Karan war gerade dabei, seine Decken nach Bettwanzen zu durchforsten, als die Tür in ihre Kammer aufging und ein mittelgroßer Mann mit schwarzen Haaren und graumelierten Schläfen hereintrat.
Sogleich verzog der Neuankömmling angewidert das Gesicht und hielt sich ein Seidentuch vor die Nase. »Bringt mich zu ihm!«, donnerte er laut. Dicht hinter dem Adeligen traten vier Männer in blankpolierten Kettenhemden ein. Ihre regungslosen Mienen ließen Karan schlucken. Nein, mit denen wollte er sich nicht anlegen.
Wurzan ruckte von seinem Stuhl hoch, auf dem er dösend mehr gelegen, denn geschlafen hatte. Verwundert blickte er um sich, während er in aller Seelenruhe seine zerknitterte Uniform in den Gürtel schob. »Ihr seid?«
Der Ankömmling war es nicht gewohnt, nicht erkannt zu werden, denn für einen kurzen Augenblick kniff er verärgert seine Augen zusammen. Nahezu im Gleichklang griff seine Eskorte nach den Schwertern.
»Erzherzog Fablo ...«, stellte er sich vor und fuhr nach einem angewiderten Blick auf seinen Gegenüber fort: » ... und ich teile mir derzeit mit Prinz Kendar die Befehlsgewalt in Moorhafen.«
»Selbstverständlich, mein Herr.« Wurzan richtete sich auf und versuchte, Haltung anzunehmen.
Fablo wartete einige Sekunden ab, bis der kommandierende Offizier Haltung angenommen hatte. »Wo ist der Häftling aus der Einzelhaft?«
»Welcher, wir haben momentan ein halbes Dutzend ...«
Statt einer Antwort reichte Fablo ihm ein Papier. Wurzan warf einen kurzen Blick darauf.
»Der? Da müssen wir noch tiefer hinab.«
»Dann führt uns.«Wurzans Blick glitt über seine Leute und blieb an Karan hängen. »Mitkommen.«, befahl er knapp.

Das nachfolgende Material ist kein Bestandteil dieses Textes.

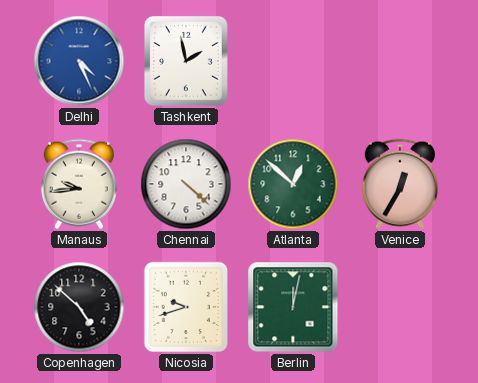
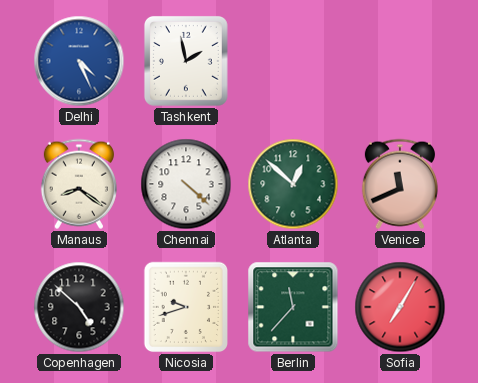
Manaus: 9:44 -> 8:21
Venice: 12:35 -> 11:41
Berlin: 12:02 -> 11:37
Sofia: none -> 7:05
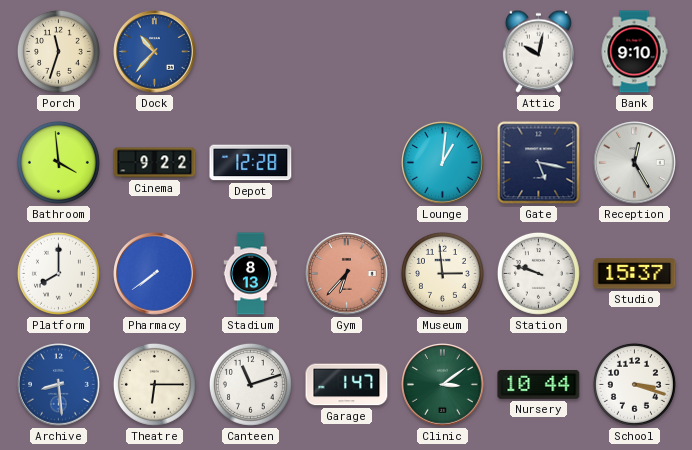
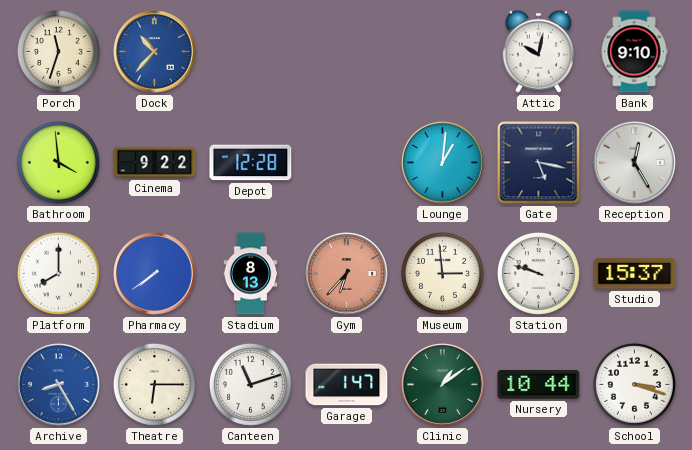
Archive: 8:29 -> 8:25
Clinic: 3:09 -> 1:09
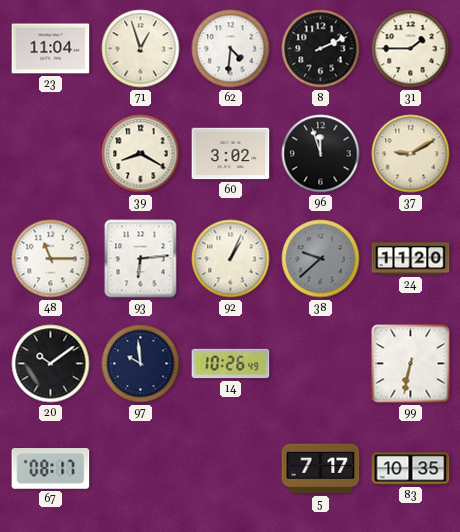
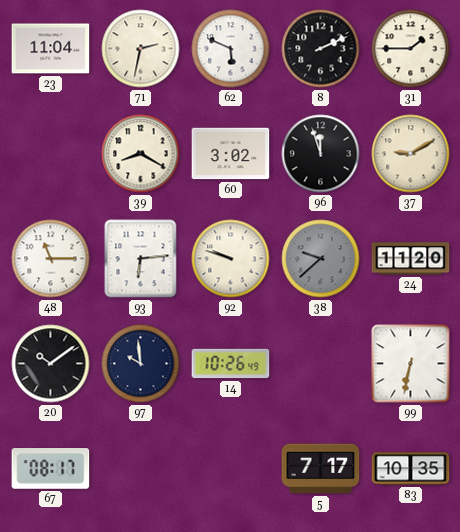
71: 12:57 -> 2:32
62: 4:31 -> 5:49
92: 1:04 -> 9:48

Aus einer der großen Kisten förderte er einen schweren Hammer ans Tageslicht hervor. »Den brauchen wir.« Er legte sich den Stil über die Schulter und setzte ein zufriedenes Grinsen auf. »Sollte reichen.«
Karan beeilte sich, an die Seite seines Offiziers zu kommen. Wurzan drückte ihm eine Laterne in die Hand. »Leuchtet den Weg aus.«
Über mehrere enge Gänge kamen sie zu einer schweren Eichentür. Wurzan schloss die Tür auf und beorderte Karan nach vorne. Den Abschluss bildeten der Erzherzog und seine vierköpfige Eskorte. Sie schritten eine gewundene Wendeltreppe aus schroffem Gestein hinab in die Tiefe.
»Wollt ihr nur mit ihm sprechen oder die Zelle betreten?«
»Ich gehe hinein«, knurrte Fablo verstimmt. Er hielt sich mit verkniffener Miene am Seil fest, welches eine Art Handlauf bildete. »Lebt er überhaupt noch?«»Keine Ahnung. Die Zellen werden über ein Rohrsystem mit Wasser und Nahrung versorgt. Uns ist es normalerweise untersagt diese Häftlinge, aufzusuchen. Es sind besondere Gefangene des Regenten. Zu wichtig, um hingerichtet zu werden, aber zu bedeutsam, als dass sie jemand hören darf. Wenn einer von ihnen den Löffel abgibt, merken wir das zumeist nicht sofort. Sie vergammeln dann einfach still und leise.«
Fablo schnaubte. »Ich hoffe für euch, dass er noch lebt.«
Karan schlug ein furchtbarer Geruch nach Tod und Verwesung entgegen. Zum Glück war er schon daran gewöhnt. Hinter ihm würgte einer aus der Eskorte und ein anderer erbrach sich. Augenblicklich blieb der Erzherzog stehen und beorderte die zwei Soldaten zurück nach oben. »Wartet dort.«
Sie erreichten den Absatz, von dem aus ein gekrümmter Gang leicht abfallend weiter in die Tiefe führte. Alle paar Meter hatte man Schimmersteine minderer Qualität in die Wand eingesetzt. Ein Leuchtkäfer strahlte heller.
»Löscht das Licht, Rekrut. Hier unten ist Luft kostbar.«
Karan drehte den Docht der Lampe herunter, bis auch das letzte Glimmen erlosch. Sie standen in fast vollständiger Dunkelheit.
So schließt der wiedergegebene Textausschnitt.